This article is about the particular significance of the year 1998 to Wales and its people.

Incumbents
Secretary of State for Wales
Ron Davies (until 27 October)
Alun Michael
Archbishop of Wales – Alwyn Rice Jones, Bishop of St Asaph
Archdruid of the National Eisteddfod of Wales – Dafydd Rowlands

Events
24 February - The Criminal Cases Review Commission overturns the murder charge of Mahmood Hussein Mattan, who was executed in 1952 for killing a Cardiff shopkeeper.
February - Britain's first official register of historic landscapes is published by Cadw. It lists 36 landscapes in Wales of outstanding historic interest.
6 March - Flintshire Bridge is officially opened.
8-9 April - Torrential rain over eastern Wales results in widespread flooding.
13 April - Montgomeryshire MP Lembit Öpik is seriously injured in a paragliding accident in his constituency.
May - Cistercian Way long-distance trail originates.
June - The Arts Council of Wales publishes its consultation paper Building A Creative Society.
31 July - The Government of Wales Act 1998, that will establish a devolved Welsh Assembly, receives its Royal Assent.
August - Ron Davies is appointed to the highest order of the Gorsedd of the Bards at the 1998 National Eisteddfod in Bridgend.
19 September - Ron Davies is elected in preference to Rhodri Morgan as Labour's candidate for First Secretary of the Assembly.
22-31 October - Heavy rainfall across Wales results in river levels rising to warning levels.
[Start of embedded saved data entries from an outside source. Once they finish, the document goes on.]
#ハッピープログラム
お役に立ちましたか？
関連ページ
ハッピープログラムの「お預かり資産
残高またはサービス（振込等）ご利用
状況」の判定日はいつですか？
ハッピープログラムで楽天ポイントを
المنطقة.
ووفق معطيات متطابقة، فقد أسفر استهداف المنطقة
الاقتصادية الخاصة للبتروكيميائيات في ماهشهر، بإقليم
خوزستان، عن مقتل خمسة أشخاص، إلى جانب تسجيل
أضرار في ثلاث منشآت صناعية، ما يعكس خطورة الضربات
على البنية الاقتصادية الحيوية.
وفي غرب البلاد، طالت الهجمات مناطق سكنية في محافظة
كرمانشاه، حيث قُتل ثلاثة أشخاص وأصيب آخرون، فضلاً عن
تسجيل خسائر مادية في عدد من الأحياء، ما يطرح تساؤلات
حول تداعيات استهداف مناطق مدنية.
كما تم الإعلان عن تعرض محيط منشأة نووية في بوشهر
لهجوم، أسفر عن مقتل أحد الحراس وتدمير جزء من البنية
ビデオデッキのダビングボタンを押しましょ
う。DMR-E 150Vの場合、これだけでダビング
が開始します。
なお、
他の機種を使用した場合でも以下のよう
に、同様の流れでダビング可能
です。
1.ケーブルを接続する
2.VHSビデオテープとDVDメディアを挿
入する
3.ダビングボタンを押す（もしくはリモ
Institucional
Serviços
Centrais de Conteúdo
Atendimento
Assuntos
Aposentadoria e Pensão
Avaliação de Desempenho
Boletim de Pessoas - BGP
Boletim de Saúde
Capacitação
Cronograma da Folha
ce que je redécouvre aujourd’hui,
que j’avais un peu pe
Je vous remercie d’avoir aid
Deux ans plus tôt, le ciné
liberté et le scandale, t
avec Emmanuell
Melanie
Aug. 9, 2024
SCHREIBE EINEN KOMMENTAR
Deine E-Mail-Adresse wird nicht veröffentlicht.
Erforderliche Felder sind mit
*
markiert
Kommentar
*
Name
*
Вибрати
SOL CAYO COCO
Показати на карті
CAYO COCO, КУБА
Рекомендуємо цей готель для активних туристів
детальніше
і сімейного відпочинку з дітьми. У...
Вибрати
Flood plains are inundated and there is extensive flooding of houses and other property.
27 October - Ron Davies resigns as Secretary of State for Wales after being mugged in an incident on Clapham Common, following what he described as an "error of judgment".
18 November - Jon Owen Jones, MP, Parliamentary Under Secretary of State for Wales, announces that the Environment Agency has been asked for a report on the October floods.
November - Maenofferen slate quarry at Blaenau Ffestiniog ceases production.

Arts and literature
Bryn Terfel gives a recital at Carnegie Hall.

Awards
Glyndŵr Award - Iwan Bala
National Eisteddfod of Wales (held in Bridgend)
National Eisteddfod of Wales: Chair - withheld
National Eisteddfod of Wales: Crown - Emyr Lewis, "Rhyddid"
National Eisteddfod of Wales: Prose Medal - Eurig Wyn, Blodyn Tatws
Wales Book of the Year: 
English language: Mike Jenkins - Wanting to Belong
Welsh language: Iwan Llwyd - Dan Ddylanwad
Gwobr Goffa Daniel Owen - Geraint V. Jones, Semtecs

New books

English language
Gillian Clarke - Five Fields
James Hawes - Rancid Aluminium
Rhys Hughes - Rawhead & Bloody Bones
Mario Risoli - When Pele Broke our Hearts: Wales and the 1958 World Cup
Sarah Waters - Tipping the Velvet

Welsh language
Dafydd Huws - Dyddiadur Dyn Dŵad
Huw Ethall - Pennar Davies: Y Dyn a'i Waith

Film
Anthony Hopkins and Catherine Zeta-Jones star in The Mask of Zorro.

Welsh language films
Bride of War, starring Huw Garmon (in Welsh, English, French, German and Polish).

Music
Indie music band Terris are formed in Newport. 
Anweledig - Sombreros yn y Glaw
Charlotte Church - Voice of an Angel
Melys - Rumours and Curses
Bonnie Tyler - All in One Voice

Broadcasting

Welsh-language television
November – A new digital channel is launched, broadcasting in Welsh for twelve hours a day.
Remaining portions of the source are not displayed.